Located in a 1920’s-era grain mill in the heart of Marfa, the team aims to make three expressions of sotol, including “a super creative one, a collaboration that’s yet to be announced, and a crowd-pleasing, entry-level version,” Weber says. “Every bottle of sotol tastes so different than the last. Micro-regions do make a difference, so it can be as mind-blowingly funky as you can handle or it can be pretty entry-level and crowd-pleasing, depending on where the plants were grown and how they were processed. That diversity is something we should celebrate.”

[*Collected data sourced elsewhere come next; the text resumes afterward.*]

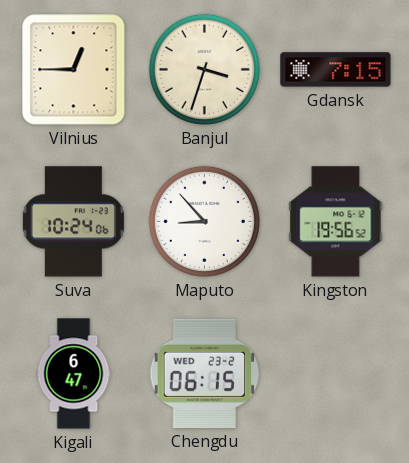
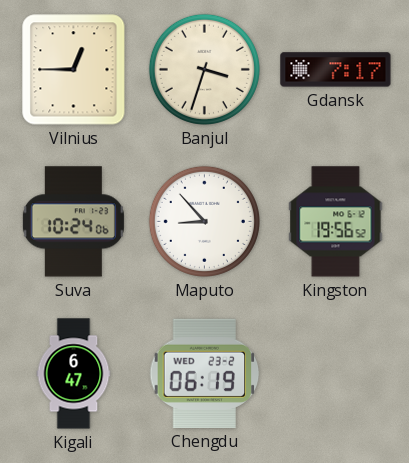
Gdansk: 7:15 -> 7:17
Chengdu: 06:15 -> 06:19
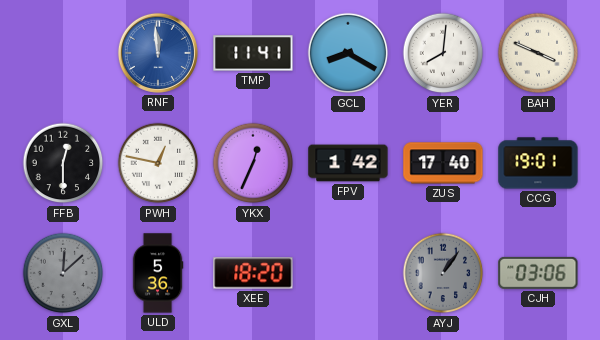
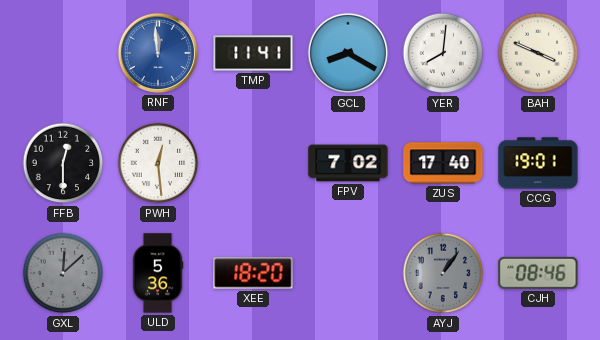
PWH: 12:47 -> 12:29
YKX: 12:34 -> none
FPV: 1:42 -> 7:02
CJH: 03:06 -> 08:46
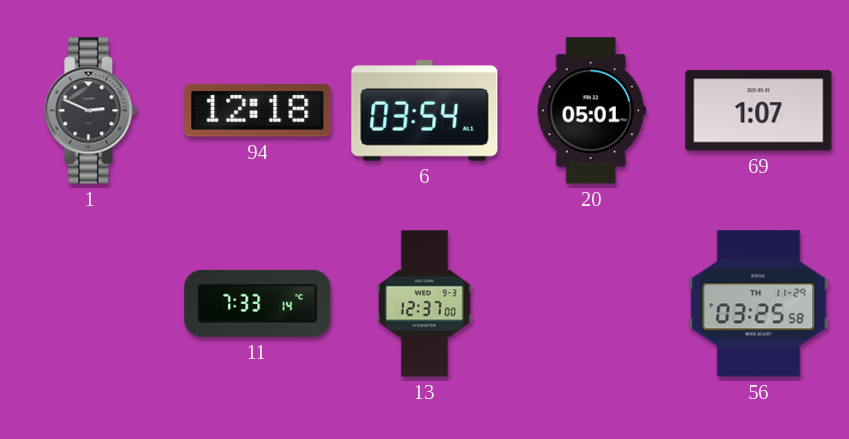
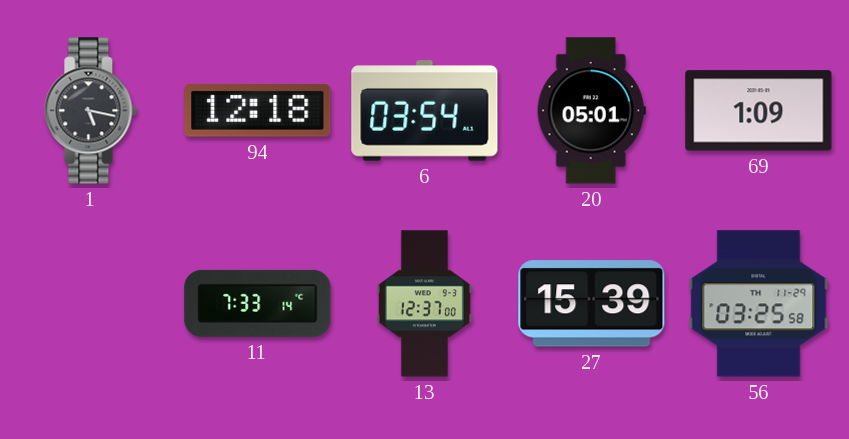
1: 2:49 -> 5:17
69: 1:07 -> 1:09
27: none -> 15:39
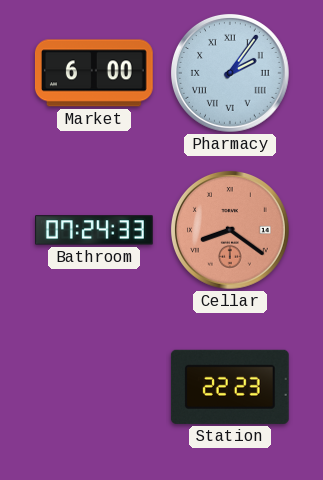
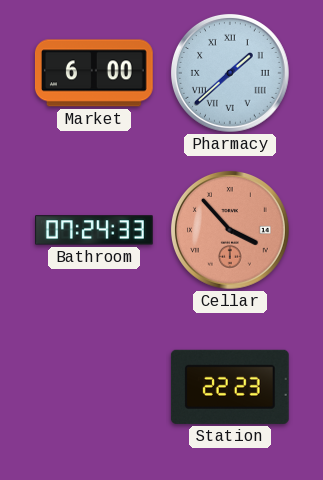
Pharmacy: 2:06 -> 1:38
Cellar: 8:21 -> 3:53
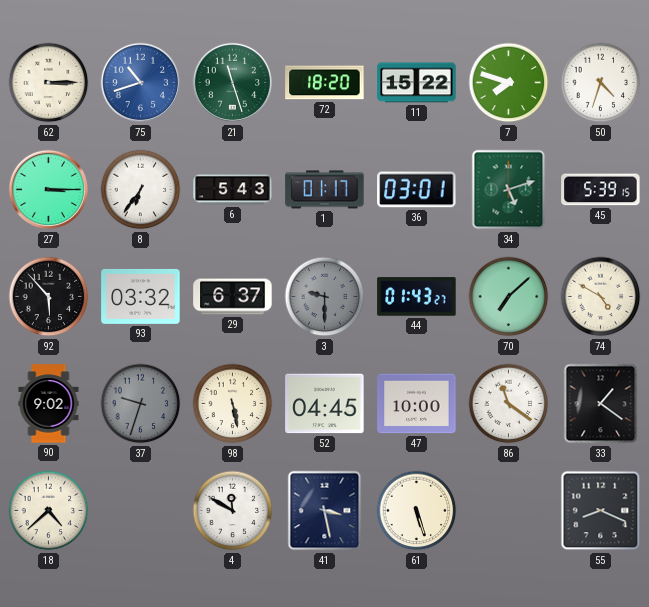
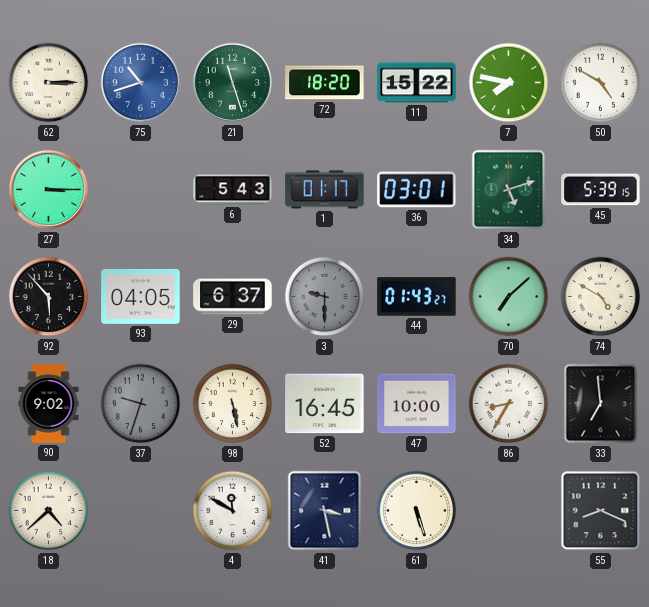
7: 7:48 -> 7:47
50: 4:33 -> 4:50
8: 6:36 -> none
93: 03:32 -> 04:05
52: 04:45 -> 16:45
86: 11:21 -> 8:35
33: 1:21 -> 6:59
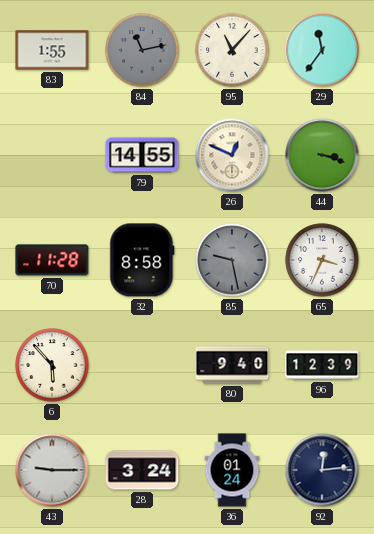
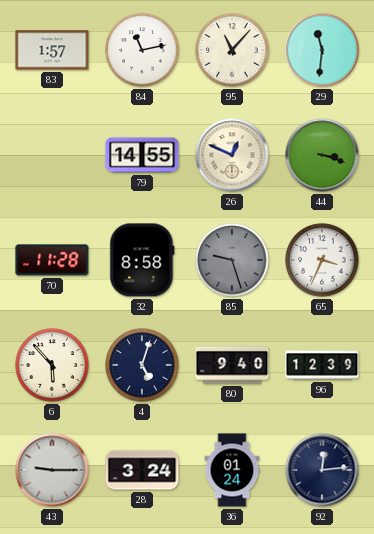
83: 1:55 -> 1:57
84 dial: grey -> white
29: 11:36 -> 11:31
85: 9:28 -> 9:27
4: none -> 5:03
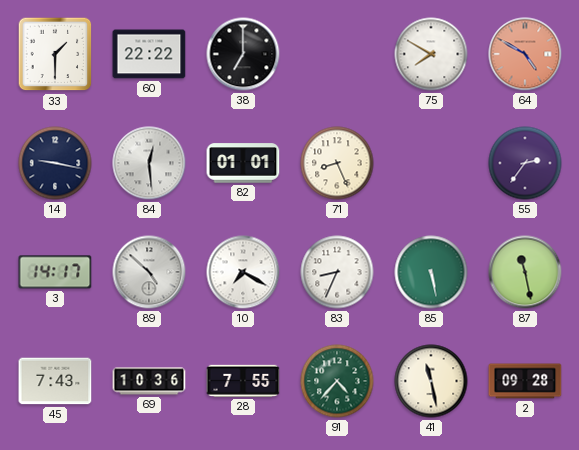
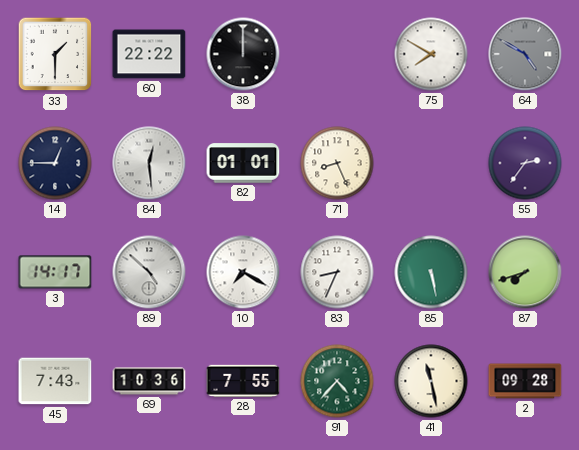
38: 7:00 -> 12:00
64 dial: salmon -> grey
14: 9:17 -> 12:45
87: 11:28 -> 7:42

They also plan to explore another spirit with historic roots in the area as part of a long-term business plan. “There’s a big whiskey culture that popped up during Prohibition in Juarez,” Weber says, citing distilleries like Kentucky’s Waterfill and Frazer, which packed up and moved South of the border when distillation was criminalized in the States. Inspired by these stories, Weber went in search of original, unopened bottles of Mexico-made whiskey and ended up collecting about a dozen bottles, some made just for the U.S. market as medicinal whiskey, and others made specifically for bars like Kentucky Club in Juarez. He found a bottle from the 1940s, so old that the cork fell into pieces when popped. “It tasted as close as what I imagine was intended to go into the bottle,” he says. “It was fucking delicious.”

Inspired by the thought of making whiskey with a similar flavor profile, the intel also got Weber thinking about the unique environmental factors West Texas offers for aging whiskey. The state’s whiskey industry is booming right now, but most whiskies are made in Central and East Texas, where the temperatures don’t drastically swing between highs and lows from day to night and the humidity tends to sit like a blanket during the hottest summer months—conditions that are drastically different than those of the high desert in Marfa. “Our elevation here is almost as high as Denver, so it cools down every night and the humidity is super low. Most environments in the state wouldn’t allow for long term aging,” Weber says , adding they will aim for an average aging span of six to eight years, with some that’ll rest for considerably longer. “We don’t truly know what Texas Bourbon’s true flavor profile can be because it’s such a young industry, so we have an opportunity to do something really cool that hasn’t been done yet.”

With mentors like Joe Heron of Copper & Kings, Tomas Estes of Tequila Ocho (and the late Dave Pickerell during the early stages of development) on board as consultants, Marfa Spirits is poised to create some truly unique spirits. Weber says they’ll also be experimenting with other kinds of spirits to stock a full on-site bar that’ll be open 7 days a week. “Marfa has a captive audience,” he laughs. “On the weekends people drive 6 to 8 hours from Austin or Houston, but you’re kind of out of luck if it’s a Monday or Tuesday because nothing is open. We want to be a chill place to day drink for locals and tourists, every day of the week.”